Max Royle, Seward's city manager at the time, took the stand Tuesday for Exxon. He said he didn't think city employees underestimated the time they spent working on cleanup while he was there.
''I knew the people involved,'' Royle told the jury. ''I knew they were not going to improperly record hours to cheat the city.''
His testimony contradicted that of the man who was the city's deputy city manager. Last week, Darryl Schaefermeyer said on the stand that he and other employees underrecorded hundreds of hours spent on cleanup.
Royle, who was city manager for only nine months because of differences with the city council, said that Schaefermeyer was meticulous and likely wrote down all his spill-time hours.
Mead Treadwell, head of the Cordova spill response office, told the jury last week that Exxon ignored some requests from Cordova to pay people who worked on spill issues. The oil slick did not drift to Cordova, but it had a major impact on the town's fishing industry, he said.
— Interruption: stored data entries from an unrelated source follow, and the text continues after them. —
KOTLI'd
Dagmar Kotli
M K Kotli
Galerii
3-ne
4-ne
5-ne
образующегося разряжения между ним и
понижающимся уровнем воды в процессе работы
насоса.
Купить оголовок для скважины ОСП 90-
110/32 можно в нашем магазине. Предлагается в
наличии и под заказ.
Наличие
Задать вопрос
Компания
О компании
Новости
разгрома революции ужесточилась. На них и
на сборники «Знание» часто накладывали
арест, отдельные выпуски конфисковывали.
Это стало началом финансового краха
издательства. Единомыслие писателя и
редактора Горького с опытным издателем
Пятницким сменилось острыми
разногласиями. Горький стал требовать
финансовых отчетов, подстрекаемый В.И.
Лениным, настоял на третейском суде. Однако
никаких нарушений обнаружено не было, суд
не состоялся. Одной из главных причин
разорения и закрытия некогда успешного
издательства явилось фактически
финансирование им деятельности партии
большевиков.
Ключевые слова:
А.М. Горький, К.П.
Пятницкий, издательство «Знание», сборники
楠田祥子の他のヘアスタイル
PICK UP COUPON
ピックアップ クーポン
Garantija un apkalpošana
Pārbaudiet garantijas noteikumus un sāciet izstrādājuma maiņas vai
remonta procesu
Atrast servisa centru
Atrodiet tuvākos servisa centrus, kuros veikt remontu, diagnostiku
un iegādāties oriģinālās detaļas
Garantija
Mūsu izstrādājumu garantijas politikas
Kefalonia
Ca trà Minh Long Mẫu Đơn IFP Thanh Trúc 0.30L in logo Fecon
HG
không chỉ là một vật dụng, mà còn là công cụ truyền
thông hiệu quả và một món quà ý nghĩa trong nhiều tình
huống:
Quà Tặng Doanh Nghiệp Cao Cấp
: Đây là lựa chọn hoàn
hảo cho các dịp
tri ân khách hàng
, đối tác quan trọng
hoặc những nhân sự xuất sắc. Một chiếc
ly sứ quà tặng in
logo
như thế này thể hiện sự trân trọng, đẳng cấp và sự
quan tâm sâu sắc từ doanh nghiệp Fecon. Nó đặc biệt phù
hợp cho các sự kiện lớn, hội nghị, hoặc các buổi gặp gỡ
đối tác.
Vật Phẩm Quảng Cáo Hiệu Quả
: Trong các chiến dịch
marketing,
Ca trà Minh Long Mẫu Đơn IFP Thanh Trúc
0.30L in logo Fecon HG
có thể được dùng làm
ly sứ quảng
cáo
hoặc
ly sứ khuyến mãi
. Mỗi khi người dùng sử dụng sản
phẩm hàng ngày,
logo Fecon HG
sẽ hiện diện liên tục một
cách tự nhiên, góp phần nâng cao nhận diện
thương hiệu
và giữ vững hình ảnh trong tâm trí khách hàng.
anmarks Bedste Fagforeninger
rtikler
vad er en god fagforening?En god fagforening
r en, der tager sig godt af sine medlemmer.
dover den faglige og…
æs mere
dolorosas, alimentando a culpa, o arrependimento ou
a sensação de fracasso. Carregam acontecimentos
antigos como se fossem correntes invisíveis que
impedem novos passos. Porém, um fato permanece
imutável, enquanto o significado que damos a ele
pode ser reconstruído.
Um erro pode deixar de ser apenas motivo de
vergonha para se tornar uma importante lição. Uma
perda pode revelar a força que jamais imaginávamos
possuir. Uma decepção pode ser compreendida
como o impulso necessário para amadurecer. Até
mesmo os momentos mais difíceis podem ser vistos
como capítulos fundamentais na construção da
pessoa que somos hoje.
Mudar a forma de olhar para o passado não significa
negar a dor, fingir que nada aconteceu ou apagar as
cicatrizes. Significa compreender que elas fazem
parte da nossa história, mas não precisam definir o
Exxon representatives left the town by the end of summer 1989, which the state and town felt was premature, Treadwell testified.
''What we tried to do was be fairly treated by Exxon like it did the other communities,'' he said.
But a woman active in Cordova's cleanup issues took the stand for Exxon on Tuesday and said the corporation was cooperative and anxious to help the community.
Connie Taylor, then president of the Chamber of Commerce and chairwoman of the citizens committee that also dealt with spill issues, said she also was a volunteer, like city council members, and didn't want to get paid for her work.